Marche des fiertés de Lorient 2026

On devait faire la Pride parisienne cette année, mais la chaleur nous a fait renoncer, et puis au final on a bien fait puisque la marche de Paris est annulée (ou reportée). Et comme celle de Lorient, comme l’année dernière, est le même jour, on a tenté notre chance dans la capitale du Morbihan ! Mais bon, c’est une marche un peu en demi-teinte. Je ne l’avais pas évoqué l’année dernière, car je voulais plutôt voir le côté verre à moitié plein, mais comme ça se reproduit cette année de manière identique, force est de constater que n’est pas une très bonne marche (pour moi).

On voit bien que c’est un événement organisé par des militants un peu furieux et c’est ce qui transparaît dans l’atmosphère de la marche, c’est très très politique et radical et énervé. Habituellement, j’aime plutôt ça car ça parle à ma fibre militante qui ne refuse pas une marche politisée et engagée. Mais forcément, le revers de la médaille, c’est une Pride à l’organisation floue, à la logistique hésitante, et qui rassemble à peu près autant que la Pride du vignoble nantais, mais la bonne humeur en moins (il devait y avoir 200 personnes je pense pour la marche).

Après, je ne boude pas mon plaisir, et c’est un rassemblement très jeune et militant de tous les horizons. Il y a aussi un village associatif plutôt dynamique, et que je trouve finalement plus intéressant que la marche, en tant que telle (ce qui est vraiment rare).

Après, il y avait un petit atelier pancarte très cool, qu’on trouve maintenant de manière assez systématique dans les Prides.

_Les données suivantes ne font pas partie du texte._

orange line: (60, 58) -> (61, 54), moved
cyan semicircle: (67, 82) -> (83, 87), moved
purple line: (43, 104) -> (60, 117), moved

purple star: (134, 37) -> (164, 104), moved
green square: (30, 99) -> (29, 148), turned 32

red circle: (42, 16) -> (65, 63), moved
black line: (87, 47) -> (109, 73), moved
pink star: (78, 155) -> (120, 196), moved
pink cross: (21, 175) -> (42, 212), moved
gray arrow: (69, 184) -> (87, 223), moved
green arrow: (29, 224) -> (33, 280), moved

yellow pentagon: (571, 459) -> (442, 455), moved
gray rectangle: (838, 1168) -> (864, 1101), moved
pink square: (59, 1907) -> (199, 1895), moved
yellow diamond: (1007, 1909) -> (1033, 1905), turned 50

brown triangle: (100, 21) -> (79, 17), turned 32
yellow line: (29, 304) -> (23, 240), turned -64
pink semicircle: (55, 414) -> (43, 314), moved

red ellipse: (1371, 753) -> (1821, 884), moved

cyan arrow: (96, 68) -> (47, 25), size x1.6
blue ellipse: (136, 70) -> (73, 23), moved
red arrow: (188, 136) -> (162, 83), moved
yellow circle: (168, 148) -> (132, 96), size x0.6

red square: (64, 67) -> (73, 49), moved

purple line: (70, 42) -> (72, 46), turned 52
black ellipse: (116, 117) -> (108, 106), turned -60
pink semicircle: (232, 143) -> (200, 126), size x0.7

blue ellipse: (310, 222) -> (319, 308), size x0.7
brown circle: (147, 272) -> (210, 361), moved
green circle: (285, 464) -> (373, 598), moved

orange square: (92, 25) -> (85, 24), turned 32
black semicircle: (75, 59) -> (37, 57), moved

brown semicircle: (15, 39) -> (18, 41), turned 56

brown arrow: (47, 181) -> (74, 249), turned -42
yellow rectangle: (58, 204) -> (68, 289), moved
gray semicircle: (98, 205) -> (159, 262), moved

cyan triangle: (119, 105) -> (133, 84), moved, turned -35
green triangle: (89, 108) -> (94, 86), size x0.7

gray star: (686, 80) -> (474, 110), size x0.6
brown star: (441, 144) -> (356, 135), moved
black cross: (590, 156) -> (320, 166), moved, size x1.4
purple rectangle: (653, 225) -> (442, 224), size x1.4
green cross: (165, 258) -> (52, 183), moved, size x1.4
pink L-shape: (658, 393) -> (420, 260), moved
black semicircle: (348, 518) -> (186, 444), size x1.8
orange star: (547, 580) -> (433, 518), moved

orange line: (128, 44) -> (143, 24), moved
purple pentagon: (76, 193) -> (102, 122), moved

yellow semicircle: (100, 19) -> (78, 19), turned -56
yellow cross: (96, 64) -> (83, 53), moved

J’aime beaucoup ce moment où on peut trouver des pinceaux, de la peintures, des cartons, et pouvoir se concocter sa pancarte.

C’est mieux en tout cas que cette personne qui passait avec des pancartes toutes faites pour les proposer aux gens. Cela serait parfait si elle précisait qu’il s’agissait de pancartes LFI, ce qui n’était absolument pas explicitement exprimé. Et ainsi toute la marche était à l’effigie de LFI, qui a au moins le mérite de s’afficher d’ailleurs comme un parti engagé pour les droits des queers, mais avec ce genre de stratagème, que je trouve vraiment peu élégant et manquant de probité.

Mention spéciale pour cette ingé-queer dont j’ai adoré le look et la pancarte.

Et les toujours olibrius des marches qui sont les éléments indispensables à une Pride diverse et qui interroge sur le quotidien des gens extra-ordinaires. ^^

Mais c’est dommage que cette marche perde un peu de l’esprit de fête qui prévaut à ces événements. Ce qui est chouette aussi c’est de marcher en dansant avec de la bonne musique et tout le spectre LGBT qui se retrouve derrière ses bannières dans la joie et la bonne humeur. Mais bon je sais que c’est une alchimie complexe à mettre en place, et je n’ai pas de leçon à donner à ces bénévoles qui ont déjà sans doute travaillé d’arrache-pied pour réaliser cette Pride. Mais bon, celle-ci n’est juste peut-être pas pour moi !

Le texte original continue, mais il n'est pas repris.